Eso es sólo posible gracias al resentimiento esparcido, que crece y se riega permanentemente entre quienes intentan convencer de que no se puede estar peor de lo que ya se está. El proyecto de Petro apunta a eso: como ya se está mal, según la izquierda, y no se puede estar peor, no piden que se vote para estar mejor, sino para que los que están bien, empeoren y todo se iguale bajo el signo del vivir mal. Es una manipulación perversa que no busca el voto aspiracional de una sociedad mejor, sino el voto de la venganza para quienes les ha ido mejor, de modo que les vaya mal. Ese es el peor signo del populismo de izquierda: el igualitarismo desde el resentimiento y la miseria. Cero méritos, cero libertades, cero oportunidades. Dividir a la sociedad entre buenos y malos, enemigos y amigos, pobres y ricos y así sucesivamente. Así empieza la destrucción moral de un país.
Seguramente alguno dirá que un venezolano es el que menos legitimidad tiene para alertar sobre el futuro de Colombia, cuando los venezolanos cometieron el peor error de todos al elegir a Hugo Chávez. Y es verdad. Hemos pagado el precio más alto de todos por ese error, incluso las generaciones que no fuimos responsables. Lo que no es cierto, como algunos sostienen, es que los venezolanos abandonamos la lucha o no hicimos nada por la libertad. Mucho hicimos hasta el cansancio, y fueron otros los factores, entre ellos la errónea conducción política opositora de dos décadas, la que nos hundió y condenó a vivir las consecuencias del régimen criminal. Por eso es que, desde la humilde experiencia que la realidad nos obligó a vivir y que nos llevó al extremo, alertamos para quienes pueden evitar todavía hoy llegar a eso, lo hagan.

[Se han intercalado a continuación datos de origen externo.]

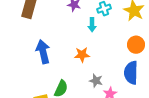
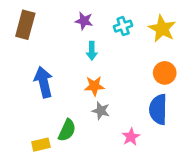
cyan arrow: (92, 25) -> (92, 51), moved
gray star: (96, 81) -> (101, 111), moved

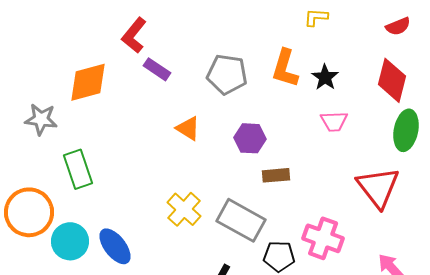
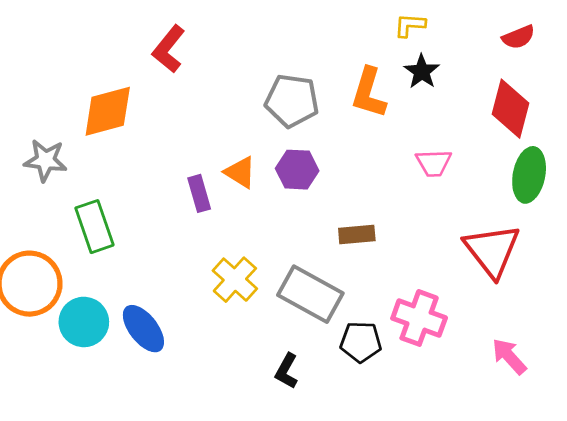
purple rectangle: (157, 69) -> (199, 193), moved, turned 40
black star: (325, 77) -> (422, 72), moved
purple hexagon: (250, 138) -> (297, 170), moved

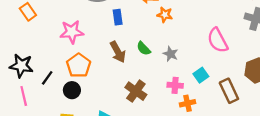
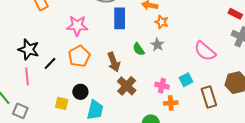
blue rectangle: (118, 17) -> (120, 18), size x1.5
pink semicircle: (218, 40) -> (205, 51), turned -30
brown arrow: (118, 52) -> (114, 62), moved
gray star: (171, 54) -> (157, 45), moved
black circle: (72, 90) -> (80, 92), moved

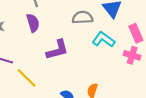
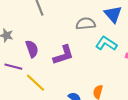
purple semicircle: (33, 23) -> (32, 49), moved

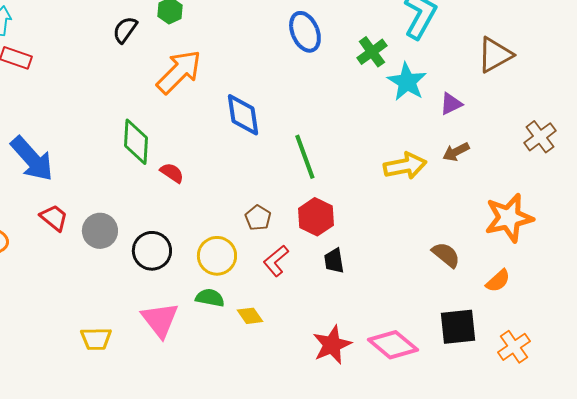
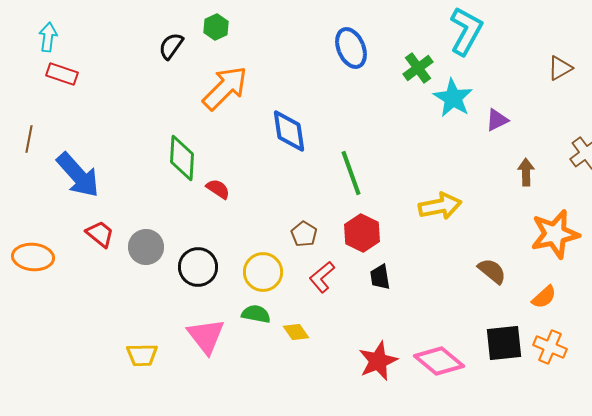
brown triangle: (495, 55) -> (560, 68), moved, size x0.7
brown arrow: (456, 152) -> (526, 172), moved, turned 116
yellow arrow: (405, 166) -> (440, 206), moved
orange cross: (514, 347) -> (550, 347), moved, turned -32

Los populistas de izquierda son expertos en eufemismos. Así dicen que no expropiarán, sino que democratizarán o que quieren que la democracia sea popular y no de élites que no representan a nadie. Así van desvirtuando todo al punto de borrar la historia, la identidad y la vida de una sociedad. Por eso no hay que dejarse seducir por populistas y apostar a proyectos que realmente encarnen la esperanza de un país de desarrollo. Sólo la sensatez puede llevar a salvar a Colombia y esa sensatez puede lograr que un candidato decente haga las reformas necesarias y conecte con un país que está enviando una señal, como la envió la sociedad venezolana en 1998 producto del hastío y de la mala política, pero que en esta ocasión puede hacer la diferencia si se decide correctamente.
No basta con hacer de la esperanza y la sensatez una candidatura, sino también escuchar a la gente y convencerla de que no hay atajo que termine bien para quien quiere una aventura engañosa. Será una estafa y, como enseña el caso venezolano, una estafa que se paga caro, con vidas y con miseria.
Además, es clave una candidatura anclada en valores, sobre todo el de la libertad, que haga entender lo costosa que es y por qué hay cuidarla a diario, como la dignidad humana, la propiedad privada y la libertad de expresión. Esta es una batalla contra el izquierdismo fanático y radical, por valores y, sobre todo, por la libertad, frente a un proyecto continental muy perverso.
Los colombianos están todavía a tiempo de elegir bien y en libertad, y de no tener que luchar por recuperar ambas cosas si las pierden. De ellos depende fundamentalmente no saltar al vacío. ¿Lo harán?